Later that evening, two days following the announcement of the Super League, Manchester City elected to pull out of the proposed League, with five other English Clubs following suit by midday on Wednesday. While the football world is currently enjoying their victory over the formation of the ESL, it should be noted that although English Clubs withdrew their support of the league alongside the participating Italian clubs, the financial motivations for top clubs remain intact.
It can be argued that the financial impact of the COVID-19 pandemic influenced clubs to join this league, but the idea of an exclusive, non-competitive league began decades ago. It is no coincidence that Chelsea and Manchester City were the first two teams to withdraw their support of a Super League; of the six English clubs set to join the ESL, Manchester City and Chelsea were the two least financially impacted.
But would the Super League have solved the financial problems plaguing the world of European Soccer? Karl-Heinz Rummenigge, CEO of Bayern Munich, disagrees.
“I do not believe the Super League will solve the financial problems of European clubs that have arisen as result of the coronavirus pandemic. Rather, all clubs in Europe should work in solidarity to ensure that the cost structure, especially players’ salaries and agents’ fees, are brought in line with revenues, to make all of European football more rational.”
Shortly after the collapse of the Super League, UEFA announced a new format for the Champions League set to start in 2024. This new format will raise the number of competing clubs from 32 to 36 and guarantees most teams will play at least twelve games. In short, this format seeks to add more games to the players’ already packed schedules, while simultaneously generating more revenue for the clubs involved.
Ilkay Gündogan, a midfielder for Manchester City, expressed his displeasure regarding the new Champions League format on Twitter.
“More and more and more games, is no one thinking about us players? The new UCL format is just the lesser of the two evils in comparison to the Super League.”

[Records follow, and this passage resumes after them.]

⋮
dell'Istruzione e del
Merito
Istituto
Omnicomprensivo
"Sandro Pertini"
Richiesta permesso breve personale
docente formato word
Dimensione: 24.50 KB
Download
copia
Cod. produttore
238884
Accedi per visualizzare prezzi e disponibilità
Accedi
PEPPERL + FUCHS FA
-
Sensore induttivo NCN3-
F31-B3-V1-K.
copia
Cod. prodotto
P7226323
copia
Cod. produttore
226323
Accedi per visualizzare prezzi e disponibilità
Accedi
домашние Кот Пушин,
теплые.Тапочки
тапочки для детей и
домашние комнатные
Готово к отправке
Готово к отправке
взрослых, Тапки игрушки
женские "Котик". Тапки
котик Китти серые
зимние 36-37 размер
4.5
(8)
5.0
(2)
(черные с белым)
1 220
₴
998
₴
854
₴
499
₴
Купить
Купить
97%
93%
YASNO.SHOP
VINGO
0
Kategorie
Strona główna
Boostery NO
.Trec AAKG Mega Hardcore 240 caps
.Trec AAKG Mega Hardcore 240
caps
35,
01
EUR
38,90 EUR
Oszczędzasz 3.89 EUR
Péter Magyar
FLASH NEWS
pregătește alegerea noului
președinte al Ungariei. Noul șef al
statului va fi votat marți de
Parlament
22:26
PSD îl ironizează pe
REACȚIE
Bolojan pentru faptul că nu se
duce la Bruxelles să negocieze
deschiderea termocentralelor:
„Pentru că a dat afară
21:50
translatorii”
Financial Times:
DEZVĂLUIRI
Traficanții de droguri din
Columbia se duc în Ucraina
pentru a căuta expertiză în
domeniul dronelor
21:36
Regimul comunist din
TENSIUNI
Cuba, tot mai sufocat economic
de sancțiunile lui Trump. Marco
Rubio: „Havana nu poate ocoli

Although the Super League is the antithesis of traditional European soccer, this new UEFA format does not bode well for the future of the game either. It is viewed by many as a move to appease the bigger clubs, as this format will ensure larger clubs play each other on a more regular basis, a key aspect of the Super League.

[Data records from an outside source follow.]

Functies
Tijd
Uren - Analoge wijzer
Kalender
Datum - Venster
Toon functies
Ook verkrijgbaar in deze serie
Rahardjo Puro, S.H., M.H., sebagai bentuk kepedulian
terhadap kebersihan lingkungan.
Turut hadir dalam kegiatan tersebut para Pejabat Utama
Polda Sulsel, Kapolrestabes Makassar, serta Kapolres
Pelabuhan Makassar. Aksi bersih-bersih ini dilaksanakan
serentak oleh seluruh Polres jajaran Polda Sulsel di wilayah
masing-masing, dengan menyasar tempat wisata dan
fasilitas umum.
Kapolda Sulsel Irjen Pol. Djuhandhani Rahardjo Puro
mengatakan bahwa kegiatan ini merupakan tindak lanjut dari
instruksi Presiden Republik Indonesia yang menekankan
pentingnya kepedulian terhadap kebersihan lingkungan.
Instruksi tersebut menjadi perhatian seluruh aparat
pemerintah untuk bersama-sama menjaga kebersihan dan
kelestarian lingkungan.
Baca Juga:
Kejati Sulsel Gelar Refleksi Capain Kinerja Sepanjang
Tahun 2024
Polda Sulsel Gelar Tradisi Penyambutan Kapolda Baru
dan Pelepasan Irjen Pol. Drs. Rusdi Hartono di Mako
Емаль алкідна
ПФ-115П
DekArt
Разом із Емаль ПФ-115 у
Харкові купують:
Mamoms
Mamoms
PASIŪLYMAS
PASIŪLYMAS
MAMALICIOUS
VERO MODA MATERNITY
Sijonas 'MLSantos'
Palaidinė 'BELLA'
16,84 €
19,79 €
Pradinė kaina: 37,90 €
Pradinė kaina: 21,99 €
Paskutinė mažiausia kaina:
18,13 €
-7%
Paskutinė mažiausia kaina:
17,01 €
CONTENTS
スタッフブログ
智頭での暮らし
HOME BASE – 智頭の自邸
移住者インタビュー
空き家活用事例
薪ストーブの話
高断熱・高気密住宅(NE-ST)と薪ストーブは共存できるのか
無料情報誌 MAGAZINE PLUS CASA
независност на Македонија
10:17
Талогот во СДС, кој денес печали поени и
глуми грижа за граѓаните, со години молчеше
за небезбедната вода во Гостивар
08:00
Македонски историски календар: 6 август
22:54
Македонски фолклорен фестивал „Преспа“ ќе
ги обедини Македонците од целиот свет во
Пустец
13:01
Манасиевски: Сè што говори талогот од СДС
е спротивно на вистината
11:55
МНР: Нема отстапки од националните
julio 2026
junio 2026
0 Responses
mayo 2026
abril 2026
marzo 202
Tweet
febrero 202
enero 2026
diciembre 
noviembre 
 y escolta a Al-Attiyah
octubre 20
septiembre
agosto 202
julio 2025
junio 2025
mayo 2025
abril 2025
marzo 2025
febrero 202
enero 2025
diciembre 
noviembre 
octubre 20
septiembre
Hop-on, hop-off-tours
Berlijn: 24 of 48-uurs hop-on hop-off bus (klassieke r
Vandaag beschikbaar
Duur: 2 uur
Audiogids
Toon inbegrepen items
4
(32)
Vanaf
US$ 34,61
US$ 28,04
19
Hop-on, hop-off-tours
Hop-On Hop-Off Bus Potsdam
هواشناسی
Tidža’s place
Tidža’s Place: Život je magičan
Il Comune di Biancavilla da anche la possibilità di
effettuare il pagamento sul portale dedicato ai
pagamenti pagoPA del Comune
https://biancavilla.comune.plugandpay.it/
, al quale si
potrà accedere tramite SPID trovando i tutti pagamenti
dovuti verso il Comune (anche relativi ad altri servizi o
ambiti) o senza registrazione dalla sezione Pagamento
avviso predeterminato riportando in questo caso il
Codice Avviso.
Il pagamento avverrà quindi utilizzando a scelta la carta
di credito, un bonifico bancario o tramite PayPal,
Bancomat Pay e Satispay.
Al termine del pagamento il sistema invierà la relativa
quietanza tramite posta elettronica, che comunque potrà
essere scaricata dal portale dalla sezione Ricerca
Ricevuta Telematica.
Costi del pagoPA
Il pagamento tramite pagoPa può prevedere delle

Fans should be wary of accepting a new Champions League format. This new format, while considerably better than the Super League, is nonetheless a step in the wrong direction. Fortunately for the soccer world, fans, especially those in England, continue to demand a change in ownership in favor of owners who have the club’s best interests in mind. For example, Daniel Ek, owner of Spotify and a self-described lifetime Arsenal fan, has made an offer to buy Arsenal from Stan Kroenke, the current owner. Kronke has, however, repeatedly stated that the club is not for sale. Whether or not ownership changes remains to be seen, but for those pessimistic about the future of European Soccer, hope yet remains.